The past three crypto bull markets have perfectly matched this cycle.
So he said:
“The main reason for the bull market has never been the halving, but the debt cycle itself.”
II|In the next 12 months, the world will print 8 trillion USD? This is not stimulus, it's maintaining a lifeline
Raoul's second critical point:
In the coming year, the world needs 8 trillion USD liquidity to 'keep the system alive'.
Note, he didn't say:
“The Federal Reserve wants to stimulate the economy.”
But rather:
“The maturity of debt is too large, must be monetized, otherwise a global default crisis will explode.”
That is to say:
The Federal Reserve does not want to inject liquidity
Is a must to inject liquidity
That's also why:
U.S. rate cuts
China's easing
Europe plays dead
Japan lifts yield control
U.S. Treasury issuance hits a record high
The world simultaneously releases a signal:
Money must be printed.
And as long as liquidity begins to expand,
BTC can't bear much.
III|Why does BTC's decline today not affect the logic of the 2026 peak?

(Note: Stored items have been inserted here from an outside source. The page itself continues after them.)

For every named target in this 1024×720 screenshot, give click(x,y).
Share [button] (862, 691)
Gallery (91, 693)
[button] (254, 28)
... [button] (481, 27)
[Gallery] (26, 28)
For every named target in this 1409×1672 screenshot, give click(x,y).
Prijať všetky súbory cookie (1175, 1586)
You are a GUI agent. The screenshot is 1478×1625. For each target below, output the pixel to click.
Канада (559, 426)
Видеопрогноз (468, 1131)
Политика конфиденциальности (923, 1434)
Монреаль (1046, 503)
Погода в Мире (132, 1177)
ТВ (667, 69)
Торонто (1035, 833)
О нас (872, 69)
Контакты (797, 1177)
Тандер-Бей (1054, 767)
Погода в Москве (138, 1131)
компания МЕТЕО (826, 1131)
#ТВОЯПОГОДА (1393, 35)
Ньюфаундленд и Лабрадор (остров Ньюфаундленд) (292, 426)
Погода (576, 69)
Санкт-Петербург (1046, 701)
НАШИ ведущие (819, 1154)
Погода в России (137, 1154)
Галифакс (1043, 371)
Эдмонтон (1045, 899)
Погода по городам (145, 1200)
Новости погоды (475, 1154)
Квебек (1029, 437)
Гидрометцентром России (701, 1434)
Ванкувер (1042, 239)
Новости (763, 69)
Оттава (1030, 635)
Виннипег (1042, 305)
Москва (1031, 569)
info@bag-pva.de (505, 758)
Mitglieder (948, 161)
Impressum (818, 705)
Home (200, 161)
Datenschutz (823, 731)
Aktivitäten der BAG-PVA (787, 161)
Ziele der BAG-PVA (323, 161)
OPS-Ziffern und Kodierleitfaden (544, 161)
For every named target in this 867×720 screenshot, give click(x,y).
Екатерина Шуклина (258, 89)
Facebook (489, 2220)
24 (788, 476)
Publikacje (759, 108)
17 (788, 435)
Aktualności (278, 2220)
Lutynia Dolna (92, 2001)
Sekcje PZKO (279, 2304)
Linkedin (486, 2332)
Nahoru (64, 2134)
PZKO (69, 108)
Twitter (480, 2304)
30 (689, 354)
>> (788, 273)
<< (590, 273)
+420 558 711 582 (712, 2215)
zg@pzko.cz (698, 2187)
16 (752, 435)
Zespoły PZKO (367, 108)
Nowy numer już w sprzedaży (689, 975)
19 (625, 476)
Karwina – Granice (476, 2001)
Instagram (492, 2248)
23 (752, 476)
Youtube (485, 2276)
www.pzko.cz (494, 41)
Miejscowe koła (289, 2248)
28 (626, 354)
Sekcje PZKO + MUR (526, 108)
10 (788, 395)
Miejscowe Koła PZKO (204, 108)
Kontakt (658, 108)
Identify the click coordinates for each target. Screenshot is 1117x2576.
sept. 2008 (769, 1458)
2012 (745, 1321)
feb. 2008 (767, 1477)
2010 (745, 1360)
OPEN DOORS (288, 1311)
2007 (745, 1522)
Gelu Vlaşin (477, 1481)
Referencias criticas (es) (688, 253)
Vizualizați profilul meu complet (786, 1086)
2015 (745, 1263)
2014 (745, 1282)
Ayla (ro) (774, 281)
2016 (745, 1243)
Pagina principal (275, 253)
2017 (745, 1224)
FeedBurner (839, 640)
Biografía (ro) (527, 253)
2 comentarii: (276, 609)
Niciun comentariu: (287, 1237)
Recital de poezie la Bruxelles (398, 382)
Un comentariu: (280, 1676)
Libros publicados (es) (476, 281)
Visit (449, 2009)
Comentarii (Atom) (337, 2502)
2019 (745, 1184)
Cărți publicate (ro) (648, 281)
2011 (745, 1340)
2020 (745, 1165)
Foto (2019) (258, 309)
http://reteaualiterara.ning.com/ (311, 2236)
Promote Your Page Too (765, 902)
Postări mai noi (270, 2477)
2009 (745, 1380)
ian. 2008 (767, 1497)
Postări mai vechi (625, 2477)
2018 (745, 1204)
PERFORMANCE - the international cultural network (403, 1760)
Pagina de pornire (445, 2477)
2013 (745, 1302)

Because short-term fluctuations belong to:
Structural selling pressure
Macro noise
Leverage liquidation
Political interference
But the long-term trend depends on:
**→ Liquidity cycle
→ Global debt growth rate
→ Currency depreciation range
→ Institutional allocation demand**
These things won't change because of a K-line.
That's why Raoul said:
“The cycle has passed the trough and is entering the rising phase.”
And the volatility, spikes, and weakness we see now,
It's just the 'energy accumulation period' in the big cycle of the bull market.
Similar to:
2019
2016
2012
Each round is:
Weak in the front → Explosive in the middle → Peak at a further position.
IV|Why hasn’t the altcoin season come yet? Because the business cycle is 'bottoming out', not 'topping out'
Raoul mentioned a key point that many people overlook:
“The strength and weakness of altcoins/BTC depends on the business cycle.”
The business cycle hits the bottom → Risk appetite gradually warms up → Funds dare to flow from BTC to altcoins.
This means:
✔ BTC rises in advance → Absorbs most institutional allocation demand
✔ ETH will follow later → Entering the second phase of the market
✔ Altcoins explode at the end → Synchronize with the recovery of the business cycle
That is to say:
The altcoin season hasn't even started.
This round of altcoin cycle may not be in 2025Q1,
But is closer to 2025Q4 – 2026Q2.
This also conforms to historical patterns:
Altcoins are always the craziest in the second half of the bull market.
**V|A conclusion that can change cognition:
Crypto market isn't four years, but a 5.4 year natural cycle**
Raoul's judgment is very critical:
**→ “The market always thought it was a four-year halving cycle, but it actually isn't at all.
What truly drives crypto is the global debt cycle.”**
The last three bull markets:
2011 → 2016
2016 → 2021
2021 → 2026?
You will find:
Not four years,
But it's 5.4 years.
The halving cycle is just a 'coincidence',
The real driving force is:
Debt → Monetization → Liquidity release → Risk assets soar
And Bitcoin, Ethereum, Solana—
Is precisely the type most sensitive to liquidity among all risk assets.
That's why Raoul said that heartfelt statement:
“Cryptocurrency is essentially a macro asset.”
Understanding this sentence,
You won't be influenced by short-term fluctuations in your judgment of long-term trends.
Writing this, I suddenly realized:
Everything about the past three weeks:
“BTC can't rise”
“Why hasn’t the altcoin season come yet”
“Is the bull market over?”
These discussions have a common point:
Everyone is using the halving cycle to guess the future.
But Raoul Pal reminds us from the most macro perspective:
The cycle of crypto is not determined by blockchain, but by the global economy.
And what determines the cycle of the global economy is not sentiment, but debt.
Once you look at the market from this dimension,
You will understand:
The current volatility is a 'warm-up' before the super cycle in 2026.